**Task description**
Work out how many lines in the data below contain the string "Sandra", and reply with that figure alone.

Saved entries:
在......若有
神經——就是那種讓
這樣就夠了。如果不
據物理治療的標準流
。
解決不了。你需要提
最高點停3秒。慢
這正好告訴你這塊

---

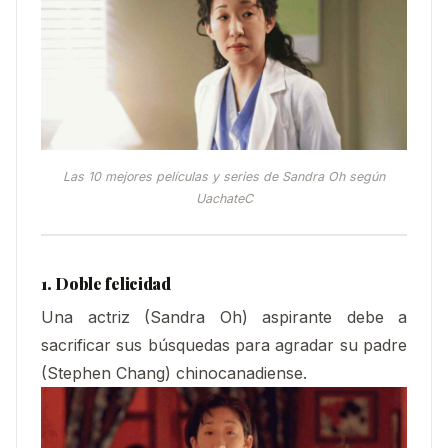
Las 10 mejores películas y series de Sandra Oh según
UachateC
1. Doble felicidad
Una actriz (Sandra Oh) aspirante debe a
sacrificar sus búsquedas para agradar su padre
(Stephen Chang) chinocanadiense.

**Answer for the task**
2